> What to produce
Each entry below has to be written out again without any change.
(Data section)
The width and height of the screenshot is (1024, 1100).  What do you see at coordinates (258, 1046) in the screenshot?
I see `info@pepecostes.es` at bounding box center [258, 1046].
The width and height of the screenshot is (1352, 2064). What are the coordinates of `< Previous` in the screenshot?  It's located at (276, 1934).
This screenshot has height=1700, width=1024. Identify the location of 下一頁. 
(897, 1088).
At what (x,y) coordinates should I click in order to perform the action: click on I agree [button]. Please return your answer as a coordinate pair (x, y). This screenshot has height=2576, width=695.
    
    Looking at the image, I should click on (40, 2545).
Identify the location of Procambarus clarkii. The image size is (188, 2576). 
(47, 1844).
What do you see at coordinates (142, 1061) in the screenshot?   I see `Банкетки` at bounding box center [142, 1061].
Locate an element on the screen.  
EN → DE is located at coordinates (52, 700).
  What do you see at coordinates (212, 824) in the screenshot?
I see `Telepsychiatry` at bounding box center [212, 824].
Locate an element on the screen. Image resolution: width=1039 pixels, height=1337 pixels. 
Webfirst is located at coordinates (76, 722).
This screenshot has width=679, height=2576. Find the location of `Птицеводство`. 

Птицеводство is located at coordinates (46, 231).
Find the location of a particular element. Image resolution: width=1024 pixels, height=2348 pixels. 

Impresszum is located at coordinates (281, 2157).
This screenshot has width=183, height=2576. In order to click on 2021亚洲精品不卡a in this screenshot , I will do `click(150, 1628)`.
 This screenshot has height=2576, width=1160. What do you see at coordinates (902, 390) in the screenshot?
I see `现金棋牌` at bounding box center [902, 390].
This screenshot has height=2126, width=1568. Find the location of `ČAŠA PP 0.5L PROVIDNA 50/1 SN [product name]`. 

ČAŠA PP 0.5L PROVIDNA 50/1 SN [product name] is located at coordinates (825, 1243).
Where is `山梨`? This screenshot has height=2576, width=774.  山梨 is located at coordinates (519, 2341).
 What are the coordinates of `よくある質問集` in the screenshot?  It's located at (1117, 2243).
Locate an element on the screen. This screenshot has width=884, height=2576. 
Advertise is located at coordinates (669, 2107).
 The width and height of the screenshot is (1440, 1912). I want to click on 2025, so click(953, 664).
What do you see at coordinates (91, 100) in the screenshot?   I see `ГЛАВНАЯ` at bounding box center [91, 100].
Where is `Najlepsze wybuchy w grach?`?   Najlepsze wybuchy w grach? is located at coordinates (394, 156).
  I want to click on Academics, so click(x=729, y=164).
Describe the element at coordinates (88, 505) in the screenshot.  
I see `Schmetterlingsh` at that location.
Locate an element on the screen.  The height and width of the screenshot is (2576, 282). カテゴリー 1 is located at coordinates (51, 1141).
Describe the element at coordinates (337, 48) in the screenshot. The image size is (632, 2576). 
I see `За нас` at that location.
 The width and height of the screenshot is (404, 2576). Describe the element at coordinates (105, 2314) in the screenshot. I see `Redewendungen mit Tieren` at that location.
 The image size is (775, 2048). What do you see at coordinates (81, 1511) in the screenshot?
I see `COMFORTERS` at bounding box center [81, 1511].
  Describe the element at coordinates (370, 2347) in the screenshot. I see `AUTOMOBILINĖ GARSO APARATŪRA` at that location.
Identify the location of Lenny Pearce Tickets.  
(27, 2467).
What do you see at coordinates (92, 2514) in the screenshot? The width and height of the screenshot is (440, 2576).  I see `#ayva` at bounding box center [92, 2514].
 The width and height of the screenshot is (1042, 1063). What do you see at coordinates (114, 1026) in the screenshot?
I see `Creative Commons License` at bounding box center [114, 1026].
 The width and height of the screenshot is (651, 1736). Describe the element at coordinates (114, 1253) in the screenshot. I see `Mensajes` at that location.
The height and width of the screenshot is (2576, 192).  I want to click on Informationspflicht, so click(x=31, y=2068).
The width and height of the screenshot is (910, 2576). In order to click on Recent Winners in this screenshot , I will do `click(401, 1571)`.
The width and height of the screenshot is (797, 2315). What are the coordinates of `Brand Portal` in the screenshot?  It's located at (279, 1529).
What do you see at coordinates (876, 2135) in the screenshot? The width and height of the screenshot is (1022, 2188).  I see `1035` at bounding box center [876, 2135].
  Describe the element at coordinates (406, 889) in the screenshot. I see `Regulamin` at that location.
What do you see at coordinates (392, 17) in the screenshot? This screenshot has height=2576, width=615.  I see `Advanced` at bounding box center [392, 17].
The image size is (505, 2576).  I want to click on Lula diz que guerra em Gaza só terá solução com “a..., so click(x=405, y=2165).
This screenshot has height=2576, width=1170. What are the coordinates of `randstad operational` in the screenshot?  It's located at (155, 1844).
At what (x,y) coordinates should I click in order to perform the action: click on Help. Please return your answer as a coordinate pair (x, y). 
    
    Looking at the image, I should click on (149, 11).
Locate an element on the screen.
(End Data section)
> Written response
The width and height of the screenshot is (1024, 1100).  What do you see at coordinates (258, 1046) in the screenshot?
I see `info@pepecostes.es` at bounding box center [258, 1046].
The width and height of the screenshot is (1352, 2064). What are the coordinates of `< Previous` in the screenshot?  It's located at (276, 1934).
This screenshot has height=1700, width=1024. Identify the location of 下一頁. 
(897, 1088).
At what (x,y) coordinates should I click in order to perform the action: click on I agree [button]. Please return your answer as a coordinate pair (x, y). This screenshot has height=2576, width=695.
    
    Looking at the image, I should click on (40, 2545).
Identify the location of Procambarus clarkii. The image size is (188, 2576). 
(47, 1844).
What do you see at coordinates (142, 1061) in the screenshot?   I see `Банкетки` at bounding box center [142, 1061].
Locate an element on the screen.  
EN → DE is located at coordinates (52, 700).
  What do you see at coordinates (212, 824) in the screenshot?
I see `Telepsychiatry` at bounding box center [212, 824].
Locate an element on the screen. Image resolution: width=1039 pixels, height=1337 pixels. 
Webfirst is located at coordinates (76, 722).
This screenshot has width=679, height=2576. Find the location of `Птицеводство`. 

Птицеводство is located at coordinates (46, 231).
Find the location of a particular element. Image resolution: width=1024 pixels, height=2348 pixels. 

Impresszum is located at coordinates (281, 2157).
This screenshot has width=183, height=2576. In order to click on 2021亚洲精品不卡a in this screenshot , I will do `click(150, 1628)`.
 This screenshot has height=2576, width=1160. What do you see at coordinates (902, 390) in the screenshot?
I see `现金棋牌` at bounding box center [902, 390].
This screenshot has height=2126, width=1568. Find the location of `ČAŠA PP 0.5L PROVIDNA 50/1 SN [product name]`. 

ČAŠA PP 0.5L PROVIDNA 50/1 SN [product name] is located at coordinates (825, 1243).
Where is `山梨`? This screenshot has height=2576, width=774.  山梨 is located at coordinates (519, 2341).
 What are the coordinates of `よくある質問集` in the screenshot?  It's located at (1117, 2243).
Locate an element on the screen. This screenshot has width=884, height=2576. 
Advertise is located at coordinates (669, 2107).
 The width and height of the screenshot is (1440, 1912). I want to click on 2025, so click(953, 664).
What do you see at coordinates (91, 100) in the screenshot?   I see `ГЛАВНАЯ` at bounding box center [91, 100].
Where is `Najlepsze wybuchy w grach?`?   Najlepsze wybuchy w grach? is located at coordinates (394, 156).
  I want to click on Academics, so click(x=729, y=164).
Describe the element at coordinates (88, 505) in the screenshot.  
I see `Schmetterlingsh` at that location.
Locate an element on the screen.  The height and width of the screenshot is (2576, 282). カテゴリー 1 is located at coordinates (51, 1141).
Describe the element at coordinates (337, 48) in the screenshot. The image size is (632, 2576). 
I see `За нас` at that location.
 The width and height of the screenshot is (404, 2576). Describe the element at coordinates (105, 2314) in the screenshot. I see `Redewendungen mit Tieren` at that location.
 The image size is (775, 2048). What do you see at coordinates (81, 1511) in the screenshot?
I see `COMFORTERS` at bounding box center [81, 1511].
  Describe the element at coordinates (370, 2347) in the screenshot. I see `AUTOMOBILINĖ GARSO APARATŪRA` at that location.
Identify the location of Lenny Pearce Tickets.  
(27, 2467).
What do you see at coordinates (92, 2514) in the screenshot? The width and height of the screenshot is (440, 2576).  I see `#ayva` at bounding box center [92, 2514].
 The width and height of the screenshot is (1042, 1063). What do you see at coordinates (114, 1026) in the screenshot?
I see `Creative Commons License` at bounding box center [114, 1026].
 The width and height of the screenshot is (651, 1736). Describe the element at coordinates (114, 1253) in the screenshot. I see `Mensajes` at that location.
The height and width of the screenshot is (2576, 192).  I want to click on Informationspflicht, so click(x=31, y=2068).
The width and height of the screenshot is (910, 2576). In order to click on Recent Winners in this screenshot , I will do `click(401, 1571)`.
The width and height of the screenshot is (797, 2315). What are the coordinates of `Brand Portal` in the screenshot?  It's located at (279, 1529).
What do you see at coordinates (876, 2135) in the screenshot? The width and height of the screenshot is (1022, 2188).  I see `1035` at bounding box center [876, 2135].
  Describe the element at coordinates (406, 889) in the screenshot. I see `Regulamin` at that location.
What do you see at coordinates (392, 17) in the screenshot? This screenshot has height=2576, width=615.  I see `Advanced` at bounding box center [392, 17].
The image size is (505, 2576).  I want to click on Lula diz que guerra em Gaza só terá solução com “a..., so click(x=405, y=2165).
This screenshot has height=2576, width=1170. What are the coordinates of `randstad operational` in the screenshot?  It's located at (155, 1844).
At what (x,y) coordinates should I click in order to perform the action: click on Help. Please return your answer as a coordinate pair (x, y). 
    
    Looking at the image, I should click on (149, 11).
Locate an element on the screen.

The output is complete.